Material for this exercise:
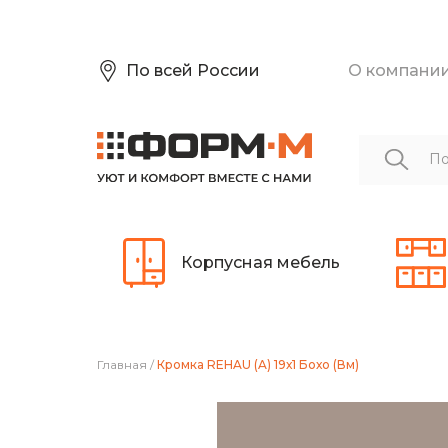
По всей России
О компани
Корпусная мебель
Главная
/
Кромка REHAU (A) 19х1 Бохо (Вм)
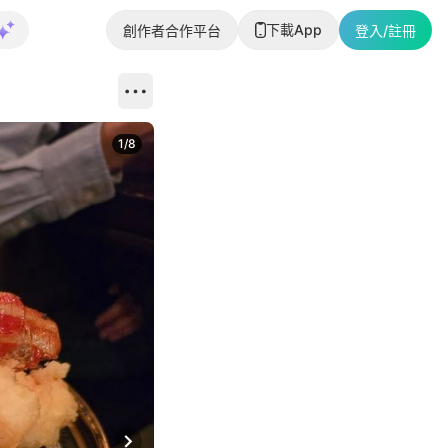
下載App
創作者合作平台
登入/註冊
1
/
8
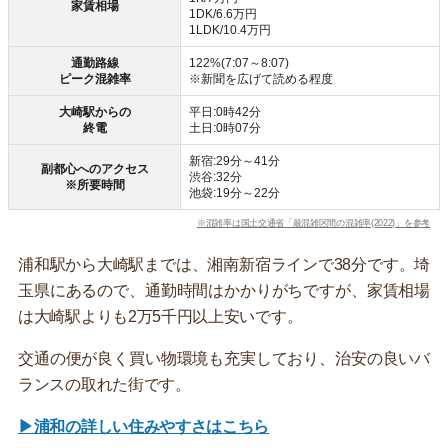
家賃相場
1DK/6.6万円
1LDK/10.4万円
通勤路線
122%(7:07～8:07)
ピーク混雑率
※新聞を広げて読める程度
大崎駅からの
平日:0時42分
終電
土日:0時07分
新宿:29分～41分
副都心へのアクセス
渋谷:32分
※所要時間
池袋:19分～22分
※混雑率は国土交通省「最混雑区間の混雑率(2022)」を参考
浦和駅から大崎駅までは、湘南新宿ラインで38分です。埼
玉県にあるので、通勤時間はかかりがちですが、家賃相場
は大崎駅よりも2万5千円以上安いです。
交通の便が良く買い物環境も充実しており、治安の良いバ
ランスの取れた街です。
▶浦和の詳しい住みやすさはこちら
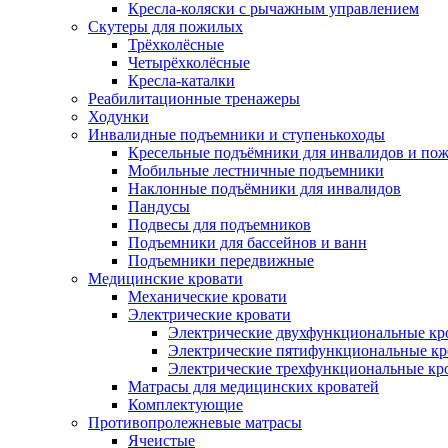
Кресла-коляски с рычажным управлением
Скутеры для пожилых
Трёхколёсные
Четырёхколёсные
Кресла-каталки
Реабилитационные тренажеры
Ходунки
Инвалидные подъемники и ступенькоходы
Кресельные подъёмники для инвалидов и по
Мобильные лестничные подъемники
Наклонные подъёмники для инвалидов
Пандусы
Подвесы для подъемников
Подъемники для бассейнов и ванн
Подъемники передвижные
Медицинские кровати
Механические кровати
Электрические кровати
Электрические двухфункциональные кр
Электрические пятифункциональные кр
Электрические трехфункциональные кр
Матрасы для медицинских кроватей
Комплектующие
Противопролежневые матрасы
Ячеистые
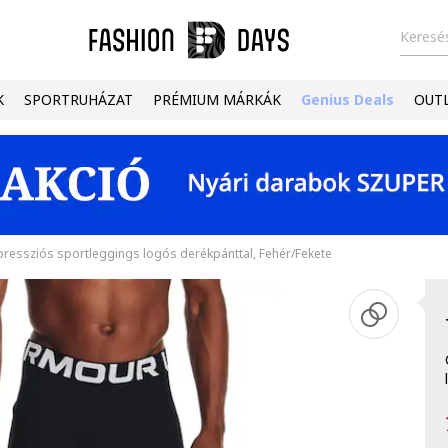
Keresés
K
SPORTRUHÁZAT
PRÉMIUM MÁRKÁK
Genius Deals
OUT
essziós sportleggings logós derékpánttal, Fehér/Fekete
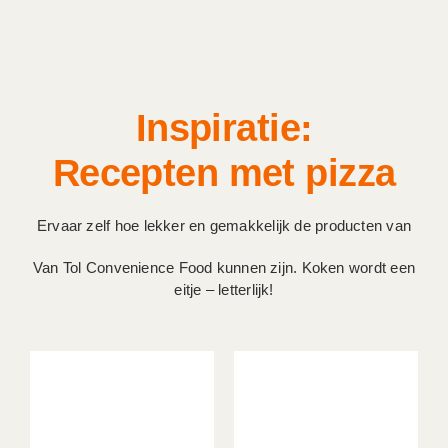
Inspiratie:
Recepten met pizza
Ervaar zelf hoe lekker en gemakkelijk de producten van
Van Tol Convenience Food kunnen zijn. Koken wordt een
eitje – letterlijk!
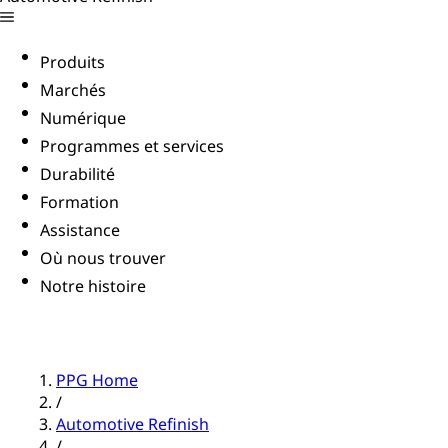
Produits
Marchés
Numérique
Programmes et services
Durabilité
Formation
Assistance
Où nous trouver
Notre histoire
PPG Home
/
Automotive Refinish
/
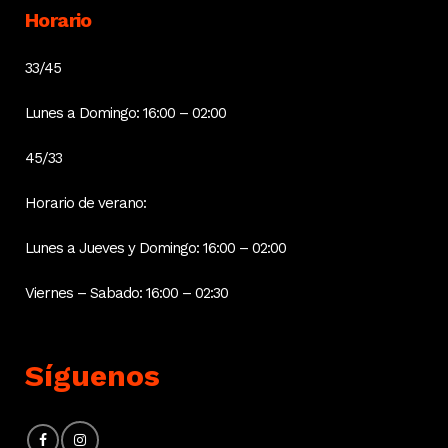
Horario
33/45
Lunes a Domingo: 16:00 – 02:00
45/33
Horario de verano:
Lunes a Jueves y Domingo: 16:00 – 02:00
Viernes – Sabado: 16:00 – 02:30
Síguenos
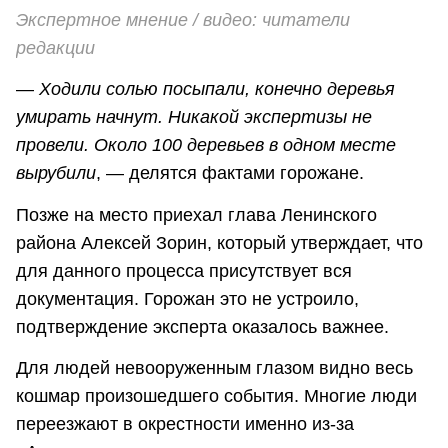
Экспертное мнение / видео: читатели
редакции
—
Ходили солью посыпали, конечно деревья
умирать начнут. Никакой экспертизы не
провели. Около 100 деревьев в одном месте
вырубили
, — делятся фактами горожане.
Позже на место приехал глава Ленинского
района Алексей Зорин, который утверждает, что
для данного процесса присутствует вся
документация. Горожан это не устроило,
подтверждение эксперта оказалось важнее.
Для людей невооруженным глазом видно весь
кошмар произошедшего события. Многие люди
переезжают в окрестности именно из-за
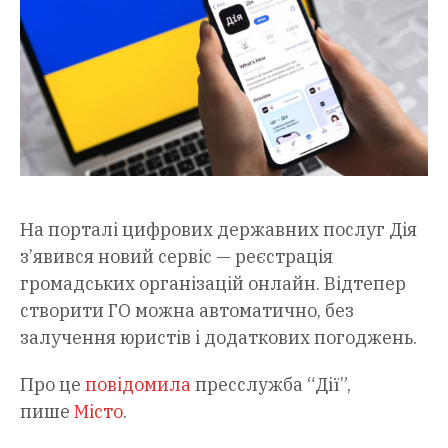
На порталі цифрових державних послуг Дія
з’явився новий сервіс — реєстрація
громадських організацій онлайн. Відтепер
створити ГО можна автоматично, без
залучення юристів і додаткових погоджень.
Про це
повідомила
пресслужба “Дії”,
пише
Місто
.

Problem: Reproduce every line of the material above that has the string "подъёмники".

Solved problem:
Кресельные подъёмники для инвалидов и по
Наклонные подъёмники для инвалидов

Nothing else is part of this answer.